Box lines try to reduce their bloated gear pools

Super slow steaming takes some of the pressure off shipping lines as they integrate newly built ULCVs into existing supply circuits, but their excess equipment proves to be more of a challenge.

Shippers, faced with huge inventory bills from depots around the world because of their huge inventories of empty containers, are trying to sell aging owned containers onto the used market and return as much equipment as possible to leasing companies.

But both strategies strain the skills of their equipment inspectors, as the used market is itself awash with excess equipment, while leasing companies have unexpired leases of about five years on average.

While chronic port congestion during periods of high demand in 2021 and the first half of 2022 absorbed an estimated 15% more tonnage, a vicious cycle of shoreside congestion, full depots and overcrowded empty stacking areas at terminals hampered the repositioning of Asia’s container flow.

To compensate for this artificial shortage of equipment, the transport companies rented more containers and ordered new boxes.

However, with the removal of supply chain congestion, shipping companies are now looking to rationalize their equipment fleets to pre-pandemic levels or just above, reflecting the normalization in demand.

In addition, with freight rates on major trade routes being around 80% lower, shippers are fully focused on cost cutting, with reducing overweight container pools as a key objective.

Meanwhile, the latest assessment of Drewry’s container equipment found container production is expected to fall to its lowest level in 14 years.

“Stagnant trade and a skyrocketing surplus of shipping containers as a result of the easing of pandemic-era supply chain restrictions have led to a slump in newbuild container production,” Drewry said.

The consultant said several container factories in China are either closed or operating at significantly reduced levels.

In addition, Drewry said production at two new sites in Vietnam with a production capacity of 600,000 TEUs per year, which was planned during the chronic equipment shortage that disrupted supply chains two years ago, is only expected to start container production now in the third quarter of this year.

Elsewhere, leading container leasing company Textainer said that newbuild production “has declined significantly in light of low demand and most container factories are expected to remain closed through the second quarter.”

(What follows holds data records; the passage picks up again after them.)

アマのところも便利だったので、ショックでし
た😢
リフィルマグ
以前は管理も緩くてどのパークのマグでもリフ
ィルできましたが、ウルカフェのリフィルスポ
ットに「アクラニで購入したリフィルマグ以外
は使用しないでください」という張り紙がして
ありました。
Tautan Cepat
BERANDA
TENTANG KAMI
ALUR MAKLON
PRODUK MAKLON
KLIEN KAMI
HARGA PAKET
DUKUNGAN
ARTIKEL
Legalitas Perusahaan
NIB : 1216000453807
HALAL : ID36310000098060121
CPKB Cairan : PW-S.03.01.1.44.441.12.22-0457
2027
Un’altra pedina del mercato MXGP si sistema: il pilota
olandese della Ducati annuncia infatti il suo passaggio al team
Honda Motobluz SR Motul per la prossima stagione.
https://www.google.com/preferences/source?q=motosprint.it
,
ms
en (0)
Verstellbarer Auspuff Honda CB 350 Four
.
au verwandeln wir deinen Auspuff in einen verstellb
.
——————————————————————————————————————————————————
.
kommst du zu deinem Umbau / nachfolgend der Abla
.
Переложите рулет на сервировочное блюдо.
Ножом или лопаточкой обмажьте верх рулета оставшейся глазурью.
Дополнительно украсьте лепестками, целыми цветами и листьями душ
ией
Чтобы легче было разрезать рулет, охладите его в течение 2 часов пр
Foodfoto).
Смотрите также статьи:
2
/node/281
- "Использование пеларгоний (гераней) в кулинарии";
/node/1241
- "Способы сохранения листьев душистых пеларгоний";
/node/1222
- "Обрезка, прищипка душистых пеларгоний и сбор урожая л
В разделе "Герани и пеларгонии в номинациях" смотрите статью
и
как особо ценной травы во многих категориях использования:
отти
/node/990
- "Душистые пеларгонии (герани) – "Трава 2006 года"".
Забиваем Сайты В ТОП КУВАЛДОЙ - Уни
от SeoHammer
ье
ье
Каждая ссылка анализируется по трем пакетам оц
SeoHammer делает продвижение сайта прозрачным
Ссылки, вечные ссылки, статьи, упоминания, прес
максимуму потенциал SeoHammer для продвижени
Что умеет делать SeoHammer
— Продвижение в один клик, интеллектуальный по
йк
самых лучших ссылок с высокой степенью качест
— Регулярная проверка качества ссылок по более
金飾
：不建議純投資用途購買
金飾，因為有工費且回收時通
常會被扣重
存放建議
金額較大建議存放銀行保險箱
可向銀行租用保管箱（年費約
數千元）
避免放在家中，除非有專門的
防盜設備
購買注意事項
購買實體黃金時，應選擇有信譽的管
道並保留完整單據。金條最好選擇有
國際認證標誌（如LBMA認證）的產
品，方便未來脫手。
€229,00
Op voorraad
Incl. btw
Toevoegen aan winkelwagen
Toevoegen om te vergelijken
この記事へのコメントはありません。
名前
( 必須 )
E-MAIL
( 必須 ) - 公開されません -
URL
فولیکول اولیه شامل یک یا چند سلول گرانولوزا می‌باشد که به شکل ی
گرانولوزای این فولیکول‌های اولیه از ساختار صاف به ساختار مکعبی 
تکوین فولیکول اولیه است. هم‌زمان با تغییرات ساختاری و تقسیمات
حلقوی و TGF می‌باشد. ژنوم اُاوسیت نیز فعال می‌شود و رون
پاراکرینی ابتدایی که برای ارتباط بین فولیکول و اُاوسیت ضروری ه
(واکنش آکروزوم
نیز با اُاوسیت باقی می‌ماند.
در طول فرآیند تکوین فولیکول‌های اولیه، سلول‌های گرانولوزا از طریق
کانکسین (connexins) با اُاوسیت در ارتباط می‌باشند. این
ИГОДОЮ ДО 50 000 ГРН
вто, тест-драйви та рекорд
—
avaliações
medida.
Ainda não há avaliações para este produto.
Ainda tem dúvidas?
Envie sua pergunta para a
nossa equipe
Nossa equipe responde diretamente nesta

drewrys Container Equipment Forecast estimates that global cartonboard production fell 71% year-on-year to 306,000 TEU in the first quarter, the lowest level since the same period in 2010.

“While some recovery is expected for the remainder of the year, full-year production is not expected to exceed 1.8 million TEU — the lowest level since recession-hit 2009,” Drewry said.

The global equipment inventory is forecast to fall 2% this year to 49.9 million TEU, the first drop in 14 years.

Still, Drewry is more optimistic about a return to growth for the sector in 2024 and beyond, given the huge backlog of newbuild tonnage delivered, and said he expects manufacturing output to double over the next year.